Rappelons qu’au troisième trimestre de 2022 seulement, plus de 950 000 postes étaient déjà vacants au pays.

«Avant l’horizon 2030, on va avoir des trentenaires issus de la génération Z qui auront des emplois qu’on n’avait pas avant d’avoir 40 ou 50 ans auparavant, dit Pierre Graff, PDG du Regroupement des jeunes chambres de commerce du Québec (RJCCQ). Qu’ils le veuillent ou non, ils seront amenés à prendre ces responsabilités plus rapidement.»

 

De nouveaux leaders

Déjà, certaines personnes attrapent la balle au bond, comme Azélie Pouliot et Marie-Antoinette Diop. Si la première a mené une équipe de trois personnes pendant plus d’un an et demi dans deux entreprises différentes un peu par la force des choses, la seconde a plutôt postulé pour un poste de gestionnaire sans pour autant avoir l’ensemble des prérequis.

À 23 ans, Marie-Antoinette Diop était «à la recherche d’une expérience pour laquelle il y a des défis [qu’elle avait] le goût de relever», raconte celle qui est depuis un an directrice des stratégies et des politiques de l’Association des brasseurs du Québec. À sa grande surprise, beaucoup d’employeurs lui ont répondu.

«On a une jeunesse qui veut prendre sa place, dit Guy Cormier, PDG de Desjardins, le troisième plus grand employeur du Québec. Vont-ils occuper leur poste comme leurs prédécesseurs? Non. Je le vois chez nos nouveaux gestionnaires. Ils et elles ont une conscience environnementale ou nous font réfléchir à changer nos processus.»
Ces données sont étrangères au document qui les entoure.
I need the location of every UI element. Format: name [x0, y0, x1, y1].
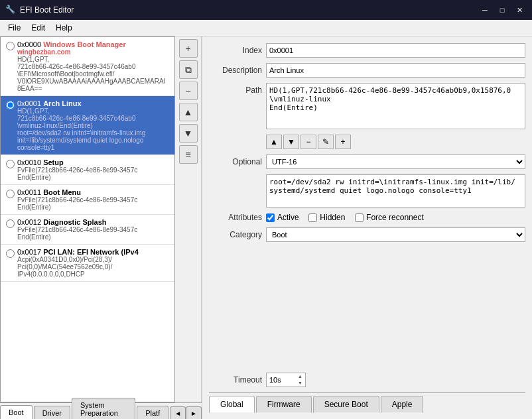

Au cours de sa tournée aux quatre coins de la province pour rencontrer des jeunes, Guy Cormier dit avoir été «marqué»par la dissonance cognitive éprouvée par les jeunes dans le contexte du travail. Conscients des externalités que leurs actions entraînent sur la société et la planète, ils contribuent à la croissance de leur organisation qui, elle, n’en tient pas toujours compte, a observé le PDG. Pour ces futurs dirigeants, l’«équilibre entre l’économie et les critères ESG va prendre encore plus d’importance», estime-t-il.

 

Un monde du travail redéfini

Karl Moore, qui enseigne au Département de gestion de l’Université McGill depuis l’automne 2000, est convaincu que les membres de la génération Z transformeront le monde du travail tel qu’on le connaît. Comme pour tous les gestionnaires avant eux, le style de leadership et la démarche des Z seront influencés par les événements marquants de leur jeunesse, indique-t-il dans son livre. La pénurie de main-d’œuvre, la lutte aux changements climatiques et la pandémie teinteront donc durablement ces dirigeants en devenir.

Karl Moore souligne toutefois que très peu d’études ont été menées jusqu’à présent spécifiquement sur ce groupe de travailleurs. Malgré ce manque de données, le chercheur est d’avis que cette génération se différenciera notamment des millénariaux dans ses efforts plus importants pour créer des environnements de travail équitables, diversifiés et inclusifs.

C’est d’ailleurs une valeur chère à la «leader naturelle»— c’est elle qui le dit ! — qu’est Marie-Antoinette Diop: «Lorsqu’on convie tout le monde à la table et qu’on les écoute, car je crois que tous et toutes y ont une place, on est capable de trouver les failles dans un raisonnement. Ça permet de donner une meilleure vue d’ensemble.»

Compétitifs, les Z tenteraient cependant davantage que les Y de cocréer et de collaborer, observe aussi Karl Moore. La rétention d’information leur semble d’ailleurs inconcevable, prônant plutôt sa libre circulation, ajoute-t-il. «Il y a une énorme différence entre avoir l’impression de travailler “pour” une personne et de travailler “avec” cette personne. La différence est super importante pour ma génération, confirme Marie-Antoinette Diop. Ça vient avec le fait que l’on veut connaître la vision claire de notre entreprise et de notre équipe, savoir où on s’en va, tous ensemble.»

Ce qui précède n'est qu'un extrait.